Dark morph B. j. calurus adults are typically all chocolate brown above and below (although sometimes variously even jet black or with a bit of tawny feather edging below) with a rufous tail, which sometimes has heavy blackish crossbars but is usually similar to other red tails. Dark morph juveniles are usually mostly dark brown but with extensive pale mottling on the back and occasional tawny-edge feathers on the underside and slightly broader bars on the tail than pale morph B. j. calurus.
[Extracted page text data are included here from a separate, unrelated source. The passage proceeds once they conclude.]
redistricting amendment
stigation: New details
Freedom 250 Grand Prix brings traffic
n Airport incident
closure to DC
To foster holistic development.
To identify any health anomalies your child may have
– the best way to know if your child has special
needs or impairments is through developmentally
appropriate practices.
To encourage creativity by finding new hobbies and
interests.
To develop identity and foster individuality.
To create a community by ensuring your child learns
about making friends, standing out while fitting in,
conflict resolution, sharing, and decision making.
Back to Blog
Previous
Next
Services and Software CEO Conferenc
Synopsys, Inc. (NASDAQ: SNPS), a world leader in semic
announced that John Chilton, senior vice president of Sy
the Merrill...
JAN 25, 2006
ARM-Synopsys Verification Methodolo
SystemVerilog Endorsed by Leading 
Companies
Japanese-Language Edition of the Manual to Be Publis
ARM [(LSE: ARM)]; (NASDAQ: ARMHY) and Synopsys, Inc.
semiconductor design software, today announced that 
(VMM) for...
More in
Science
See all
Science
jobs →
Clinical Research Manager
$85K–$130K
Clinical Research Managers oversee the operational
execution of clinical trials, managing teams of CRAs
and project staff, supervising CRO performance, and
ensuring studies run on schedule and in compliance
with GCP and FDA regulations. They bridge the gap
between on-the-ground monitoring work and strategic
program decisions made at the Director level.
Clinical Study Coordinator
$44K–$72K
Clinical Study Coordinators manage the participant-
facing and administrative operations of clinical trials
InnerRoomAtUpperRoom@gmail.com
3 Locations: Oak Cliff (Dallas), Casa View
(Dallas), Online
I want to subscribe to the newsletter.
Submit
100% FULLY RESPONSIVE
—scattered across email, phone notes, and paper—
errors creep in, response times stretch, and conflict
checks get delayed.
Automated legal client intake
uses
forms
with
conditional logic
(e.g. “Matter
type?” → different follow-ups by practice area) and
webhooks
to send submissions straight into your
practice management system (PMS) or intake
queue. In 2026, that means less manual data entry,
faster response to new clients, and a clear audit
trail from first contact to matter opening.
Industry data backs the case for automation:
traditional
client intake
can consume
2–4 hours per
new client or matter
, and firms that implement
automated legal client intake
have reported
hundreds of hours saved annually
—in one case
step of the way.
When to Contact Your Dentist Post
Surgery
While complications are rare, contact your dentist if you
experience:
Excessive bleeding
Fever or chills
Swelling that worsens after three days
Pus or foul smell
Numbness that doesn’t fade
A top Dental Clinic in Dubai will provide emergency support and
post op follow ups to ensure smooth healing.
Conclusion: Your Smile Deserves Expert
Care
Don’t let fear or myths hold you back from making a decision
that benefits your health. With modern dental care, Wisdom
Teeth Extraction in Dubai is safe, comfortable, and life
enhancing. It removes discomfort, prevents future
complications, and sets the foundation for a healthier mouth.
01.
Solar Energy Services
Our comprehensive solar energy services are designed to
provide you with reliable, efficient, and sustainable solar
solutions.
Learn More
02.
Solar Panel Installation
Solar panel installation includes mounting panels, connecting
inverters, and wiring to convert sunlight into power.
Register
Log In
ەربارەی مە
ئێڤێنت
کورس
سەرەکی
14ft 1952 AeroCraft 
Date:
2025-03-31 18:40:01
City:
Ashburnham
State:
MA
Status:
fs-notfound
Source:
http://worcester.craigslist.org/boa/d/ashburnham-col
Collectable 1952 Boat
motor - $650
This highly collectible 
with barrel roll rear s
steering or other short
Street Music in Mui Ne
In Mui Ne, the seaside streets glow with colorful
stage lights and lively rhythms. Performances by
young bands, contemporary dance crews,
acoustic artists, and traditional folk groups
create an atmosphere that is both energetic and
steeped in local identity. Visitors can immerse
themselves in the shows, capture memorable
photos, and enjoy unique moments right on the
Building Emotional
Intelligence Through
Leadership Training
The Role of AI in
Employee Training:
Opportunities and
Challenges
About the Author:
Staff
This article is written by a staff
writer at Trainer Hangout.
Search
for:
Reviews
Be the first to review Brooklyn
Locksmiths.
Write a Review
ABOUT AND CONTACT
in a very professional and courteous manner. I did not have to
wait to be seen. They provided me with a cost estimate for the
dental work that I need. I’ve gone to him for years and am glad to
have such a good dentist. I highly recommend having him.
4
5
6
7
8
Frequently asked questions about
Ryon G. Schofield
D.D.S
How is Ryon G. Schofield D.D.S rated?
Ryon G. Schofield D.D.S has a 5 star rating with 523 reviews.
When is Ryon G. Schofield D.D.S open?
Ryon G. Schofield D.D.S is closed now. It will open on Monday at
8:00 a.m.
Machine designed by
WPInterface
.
Intermediate or rufous morphs are rich rufous on the breast, with a broad, solid chocolate-brown belly band and heavily barred thighs and crissum. Like dark morphs, rufous morph adults usually lack the incomplete V on the back, but sometimes rufous feathers can manifest on one. Adults may show nearly endless variation in coloring and many may combine several characteristics of the three main morphs. Rufous morph immatures are more similar to pale morph ones but are considerably more heavily streaked almost everywhere below from the thighs to the upper chest. Individuals of northwestern Mexico may average paler than most B. j. calurus, lacking the typical dark wing markings.

==Distribution==
This race seems to have the greatest longitudinal breeding distribution of any race of red-tailed hawk, and put together with B. j. borealis these two subspecies may occupy nearly 75% of the breeding range of red-tailed hawks in North America. B. j. calurus reaches its northern limits as a breeder in north-central British Columbia, much of the western part of the Yukon, interior Alaska and, near Inuvik in the Northwest Territories, the latter being the northernmost breeding range of the red-tailed hawk species. The race may breed as far south as northwestern Sonora in Mexico. Its eastern limits are reached around central Manitoba, while to the south the states of Montana, Wyoming, Utah, New Mexico and Colorado are mostly occupied by B. j. calurus. Wintering birds from interior southwestern British Columbia may move south to as far as southwest to Guatemala and northern Nicaragua. Linearly, this relatively large subspecies can seem to run almost contrary to Bergmann's rule, with birds of the Great Basin being longer winged than most Canadian ones.